►

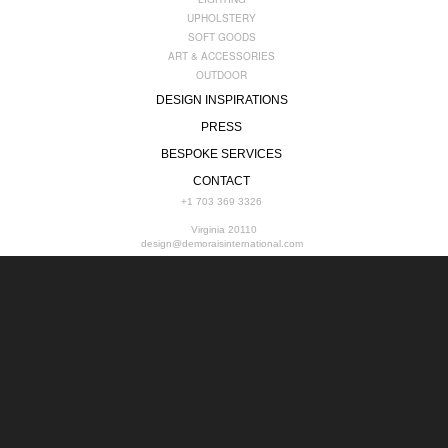
UPHOLSTERY
SOFT GOODS
ART & ACCESSORIES
OUTDOOR
DESIGN INSPIRATIONS
PRESS
BESPOKE SERVICES
CONTACT
+1 703 369 3326
Virginia 20110
design@demoraisinternational.com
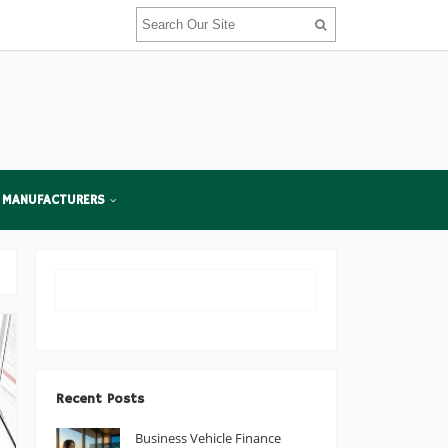
 MANUFACTURERS
Recent Posts
Business Vehicle Finance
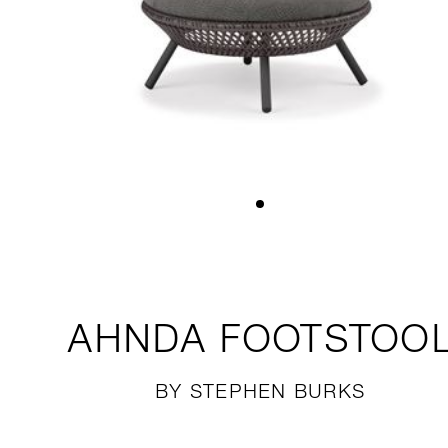
AHNDA
FOOTSTOO
BY STEPHEN BURKS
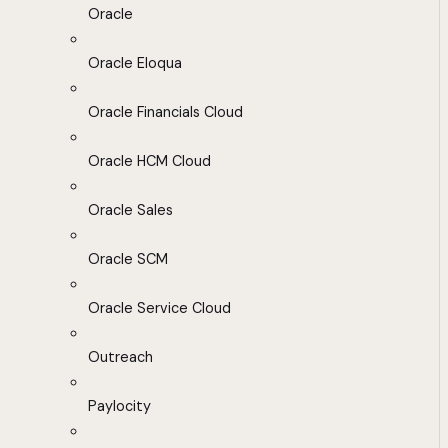
Oracle
Oracle Eloqua
Oracle Financials Cloud
Oracle HCM Cloud
Oracle Sales
Oracle SCM
Oracle Service Cloud
Outreach
Paylocity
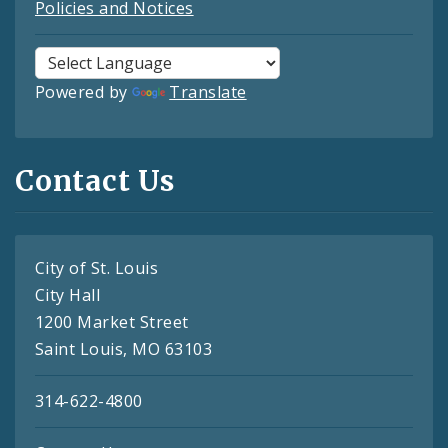
Policies and Notices
Powered by
Translate
Contact Us
City of St. Louis
City Hall
1200 Market Street
Saint Louis, MO 63103
314-622-4800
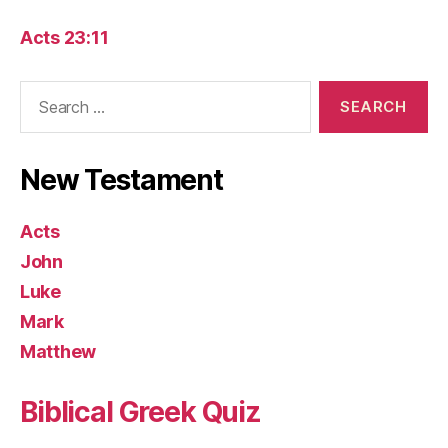
Acts 23:11
Search
for:
New Testament
Acts
John
Luke
Mark
Matthew
Biblical Greek Quiz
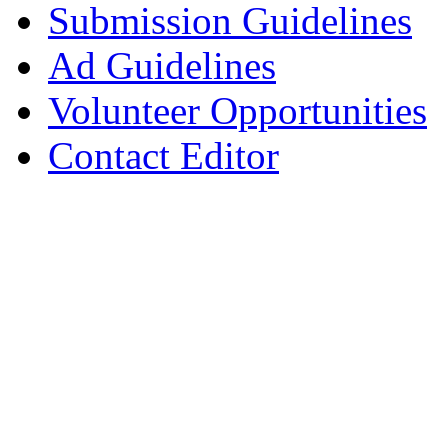
Submission Guidelines
Ad Guidelines
Volunteer Opportunities
Contact Editor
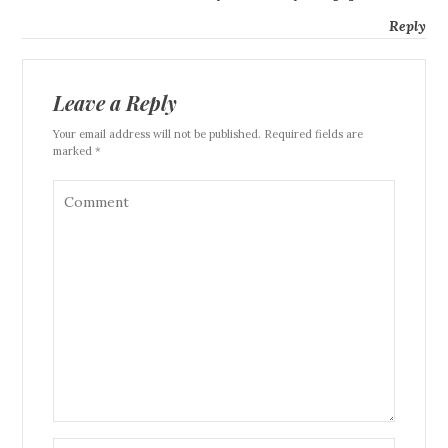
Reply
Leave a Reply
Your email address will not be published. Required fields are
marked *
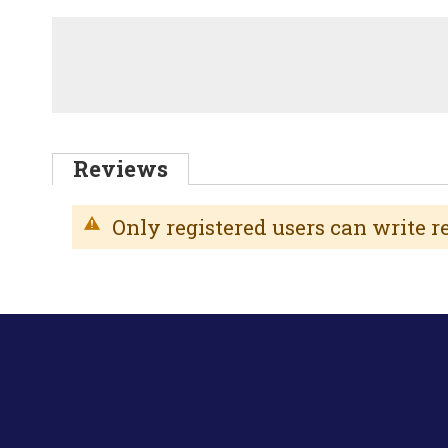
Reviews
Only registered users can write 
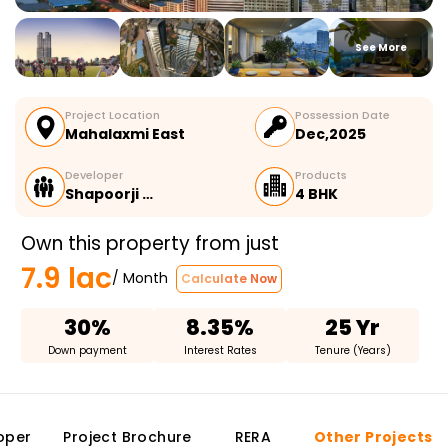
See More
Project Location
Possession Date
Mahalaxmi East
Dec,2025
Developer
Products
Shapoorji …
4 BHK
Own this property from just
7.9 lac
/ Month
Calculate Now
30%
8.35%
25 Yr
Down payment
Interest Rates
Tenure (Years)
oper
Project Brochure
RERA
Other Projects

◄

Your objective:
The entries should be printed again exactly as written, leaving all pictures out.

Exercise result:
UPHOLSTERY
SOFT GOODS
ART & ACCESSORIES
OUTDOOR
DESIGN INSPIRATIONS
PRESS
BESPOKE SERVICES
CONTACT
+1 703 369 3326
Virginia 20110
design@demoraisinternational.com
 MANUFACTURERS
Recent Posts
Business Vehicle Finance
AHNDA
FOOTSTOO
BY STEPHEN BURKS
Oracle
Oracle Eloqua
Oracle Financials Cloud
Oracle HCM Cloud
Oracle Sales
Oracle SCM
Oracle Service Cloud
Outreach
Paylocity
Policies and Notices
Powered by
Translate
Contact Us
City of St. Louis
City Hall
1200 Market Street
Saint Louis, MO 63103
314-622-4800
Acts 23:11
Search
for:
New Testament
Acts
John
Luke
Mark
Matthew
Biblical Greek Quiz
Submission Guidelines
Ad Guidelines
Volunteer Opportunities
Contact Editor
Reply
Leave a Reply
Your email address will not be published. Required fields are
marked *
Reviews
Only registered users can write 
See More
Project Location
Possession Date
Mahalaxmi East
Dec,2025
Developer
Products
Shapoorji …
4 BHK
Own this property from just
7.9 lac
/ Month
Calculate Now
30%
8.35%
25 Yr
Down payment
Interest Rates
Tenure (Years)
oper
Project Brochure
RERA
Other Projects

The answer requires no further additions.